1999年・栃木リンチ殺人~優しすぎたがゆえに惨殺された青年~
44年の童貞地獄
第1話 人一倍優しい青年
1980年5月6日、須藤正和は栃木県那須郡黒羽町で理容店を営む須藤光男・洋子の間に生まれた。
上に3歳上の姉がおり、祖父・祖母を合わせた6人家族の家庭である。
幼い頃は軽い小児ぜんそくやアトピーを患ったこともあったが、実直な両親や祖父母の愛情を注がれて正和は健全に育ってゆく。

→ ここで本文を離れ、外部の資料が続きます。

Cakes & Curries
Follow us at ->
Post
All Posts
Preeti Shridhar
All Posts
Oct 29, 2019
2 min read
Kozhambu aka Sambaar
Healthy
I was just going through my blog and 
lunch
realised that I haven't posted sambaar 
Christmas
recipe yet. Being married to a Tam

生来の性格だったのだろうか、非常に温厚な性格であって虫一匹殺すこともしない優しい性格の持ち主、ケンカもしたことはないし、思春期においても親に反抗したことが一度もなかった。
また、生まれ育ったのがのんびりとした田舎であり、通っていた小中学校は一学年の生徒数が都会の一クラスにも満たないという牧歌的な学校生活だったこともあって、人を疑うことを知らない純真な少年でもあった。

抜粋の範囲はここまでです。